What to work on: Examine each line of the data. Copy those that contain the string "forecast".

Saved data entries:
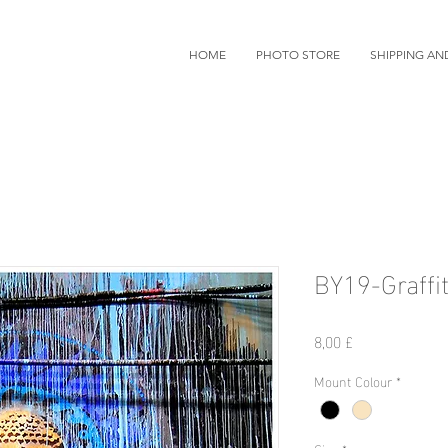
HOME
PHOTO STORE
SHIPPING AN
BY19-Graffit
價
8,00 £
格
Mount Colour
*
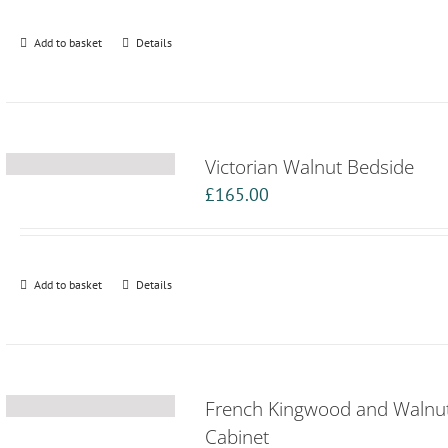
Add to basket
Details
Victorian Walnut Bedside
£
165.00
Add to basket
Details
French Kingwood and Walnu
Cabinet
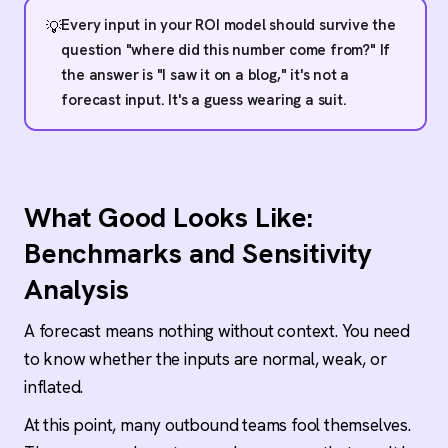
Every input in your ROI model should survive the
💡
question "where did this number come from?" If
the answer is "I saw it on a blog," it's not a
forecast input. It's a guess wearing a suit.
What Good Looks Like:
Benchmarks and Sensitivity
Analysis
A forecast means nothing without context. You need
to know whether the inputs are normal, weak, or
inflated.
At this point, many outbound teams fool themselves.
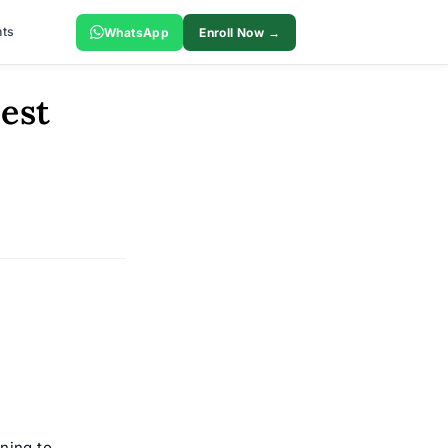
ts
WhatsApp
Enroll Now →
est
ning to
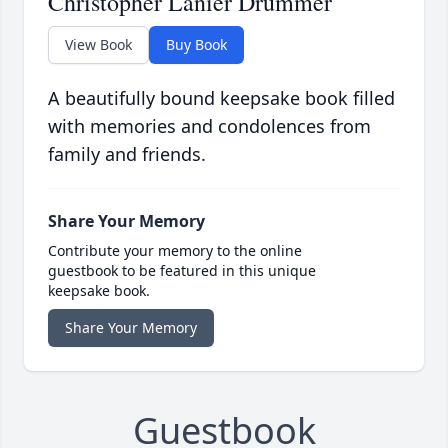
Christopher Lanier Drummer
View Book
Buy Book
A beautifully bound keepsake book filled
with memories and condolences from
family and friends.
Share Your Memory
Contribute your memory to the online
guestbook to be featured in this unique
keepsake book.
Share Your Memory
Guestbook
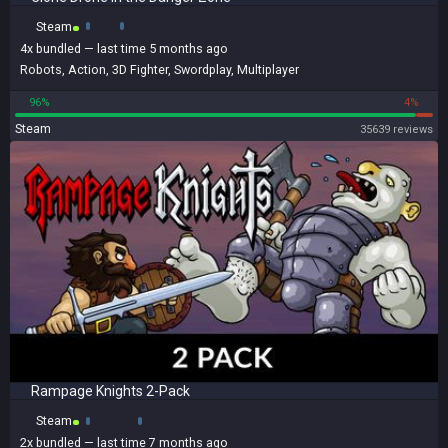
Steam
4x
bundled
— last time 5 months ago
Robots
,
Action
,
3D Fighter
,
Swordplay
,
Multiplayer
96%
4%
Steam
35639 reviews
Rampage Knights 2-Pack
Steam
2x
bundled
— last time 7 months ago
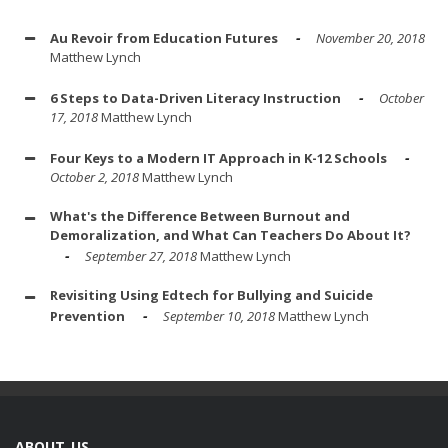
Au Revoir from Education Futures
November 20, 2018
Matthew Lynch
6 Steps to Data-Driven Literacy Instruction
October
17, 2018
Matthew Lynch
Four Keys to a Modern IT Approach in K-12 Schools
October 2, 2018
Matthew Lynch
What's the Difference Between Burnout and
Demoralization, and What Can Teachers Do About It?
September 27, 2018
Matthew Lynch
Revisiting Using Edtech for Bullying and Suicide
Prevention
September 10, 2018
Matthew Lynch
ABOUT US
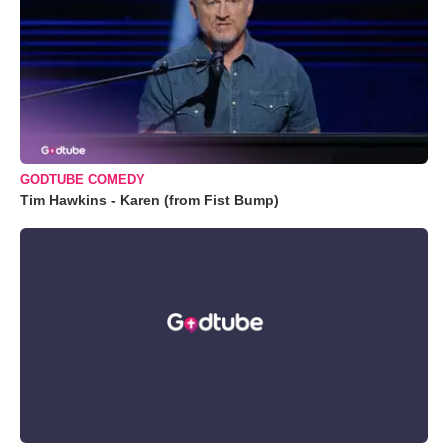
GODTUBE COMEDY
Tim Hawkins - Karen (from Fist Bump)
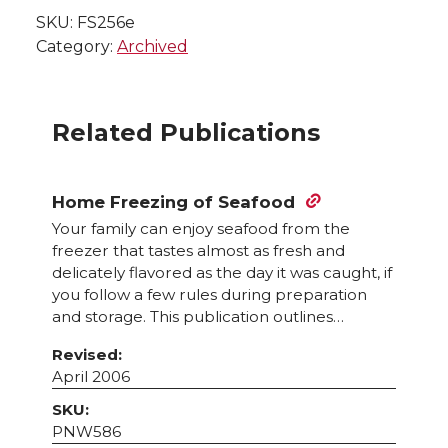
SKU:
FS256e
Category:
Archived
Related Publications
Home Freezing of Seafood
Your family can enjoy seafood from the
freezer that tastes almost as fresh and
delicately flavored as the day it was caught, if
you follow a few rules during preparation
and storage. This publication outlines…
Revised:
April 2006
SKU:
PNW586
--
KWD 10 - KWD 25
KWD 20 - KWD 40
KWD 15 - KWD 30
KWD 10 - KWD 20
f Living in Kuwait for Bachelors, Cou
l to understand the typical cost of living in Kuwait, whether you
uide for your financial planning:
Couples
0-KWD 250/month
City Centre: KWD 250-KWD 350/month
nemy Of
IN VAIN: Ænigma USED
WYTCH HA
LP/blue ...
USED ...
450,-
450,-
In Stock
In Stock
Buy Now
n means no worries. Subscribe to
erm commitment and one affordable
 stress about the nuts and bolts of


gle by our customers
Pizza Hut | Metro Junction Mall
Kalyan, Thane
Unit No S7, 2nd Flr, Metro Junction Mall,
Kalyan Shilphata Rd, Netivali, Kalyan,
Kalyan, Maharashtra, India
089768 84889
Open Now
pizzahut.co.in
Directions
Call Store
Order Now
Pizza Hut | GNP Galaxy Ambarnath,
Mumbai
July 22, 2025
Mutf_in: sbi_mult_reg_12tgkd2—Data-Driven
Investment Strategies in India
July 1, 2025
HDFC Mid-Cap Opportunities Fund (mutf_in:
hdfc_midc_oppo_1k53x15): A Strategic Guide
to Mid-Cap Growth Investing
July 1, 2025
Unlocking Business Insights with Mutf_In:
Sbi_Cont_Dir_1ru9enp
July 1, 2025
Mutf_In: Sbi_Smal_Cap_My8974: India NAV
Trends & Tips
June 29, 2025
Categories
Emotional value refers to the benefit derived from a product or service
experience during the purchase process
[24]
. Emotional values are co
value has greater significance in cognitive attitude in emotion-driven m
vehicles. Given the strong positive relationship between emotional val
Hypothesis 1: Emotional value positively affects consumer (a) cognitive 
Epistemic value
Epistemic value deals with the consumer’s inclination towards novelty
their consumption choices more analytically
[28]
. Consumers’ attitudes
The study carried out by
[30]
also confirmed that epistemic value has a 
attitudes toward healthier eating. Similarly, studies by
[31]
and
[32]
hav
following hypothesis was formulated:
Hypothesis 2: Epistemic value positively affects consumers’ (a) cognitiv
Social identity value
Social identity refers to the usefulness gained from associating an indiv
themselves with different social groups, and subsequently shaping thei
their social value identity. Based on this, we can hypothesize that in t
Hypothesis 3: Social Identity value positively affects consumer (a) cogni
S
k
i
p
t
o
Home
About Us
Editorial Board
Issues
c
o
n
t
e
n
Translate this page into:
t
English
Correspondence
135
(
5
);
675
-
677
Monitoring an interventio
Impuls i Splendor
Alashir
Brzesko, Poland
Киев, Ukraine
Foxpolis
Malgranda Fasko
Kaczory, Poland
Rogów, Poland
---
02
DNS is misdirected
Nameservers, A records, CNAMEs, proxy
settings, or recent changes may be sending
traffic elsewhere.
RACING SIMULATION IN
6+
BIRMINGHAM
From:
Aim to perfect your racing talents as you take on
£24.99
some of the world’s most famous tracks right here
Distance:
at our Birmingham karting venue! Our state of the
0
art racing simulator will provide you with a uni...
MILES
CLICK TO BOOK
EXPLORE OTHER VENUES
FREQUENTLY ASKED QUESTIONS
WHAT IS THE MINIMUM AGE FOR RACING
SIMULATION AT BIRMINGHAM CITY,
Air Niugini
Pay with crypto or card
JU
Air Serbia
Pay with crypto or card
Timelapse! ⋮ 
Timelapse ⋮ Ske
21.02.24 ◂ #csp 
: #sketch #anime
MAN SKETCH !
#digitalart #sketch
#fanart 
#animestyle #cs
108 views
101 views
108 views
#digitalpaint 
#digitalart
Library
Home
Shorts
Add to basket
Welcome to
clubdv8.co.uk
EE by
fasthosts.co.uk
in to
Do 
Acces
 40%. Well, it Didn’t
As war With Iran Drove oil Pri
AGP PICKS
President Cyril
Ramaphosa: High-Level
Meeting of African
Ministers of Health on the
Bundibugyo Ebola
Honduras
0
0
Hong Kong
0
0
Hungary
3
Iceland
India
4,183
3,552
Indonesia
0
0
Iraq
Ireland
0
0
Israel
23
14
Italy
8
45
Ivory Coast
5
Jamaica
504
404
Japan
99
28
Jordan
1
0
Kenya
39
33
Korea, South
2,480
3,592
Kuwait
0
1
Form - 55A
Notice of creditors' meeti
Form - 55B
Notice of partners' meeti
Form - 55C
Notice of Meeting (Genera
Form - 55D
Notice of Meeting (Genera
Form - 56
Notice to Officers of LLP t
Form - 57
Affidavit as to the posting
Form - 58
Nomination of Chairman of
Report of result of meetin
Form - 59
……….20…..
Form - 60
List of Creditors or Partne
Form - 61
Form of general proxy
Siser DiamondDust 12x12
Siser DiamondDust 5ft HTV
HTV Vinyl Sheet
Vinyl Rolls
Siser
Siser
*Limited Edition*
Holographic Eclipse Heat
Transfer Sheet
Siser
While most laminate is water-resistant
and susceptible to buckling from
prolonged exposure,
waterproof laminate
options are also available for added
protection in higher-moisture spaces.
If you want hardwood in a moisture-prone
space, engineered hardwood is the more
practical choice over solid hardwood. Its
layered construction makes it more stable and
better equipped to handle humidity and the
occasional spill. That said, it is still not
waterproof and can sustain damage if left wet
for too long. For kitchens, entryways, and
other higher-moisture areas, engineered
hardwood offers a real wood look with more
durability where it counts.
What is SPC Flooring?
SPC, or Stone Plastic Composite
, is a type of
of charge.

Answer to the problem:
forecast input. It's a guess wearing a suit.
A forecast means nothing without context. You need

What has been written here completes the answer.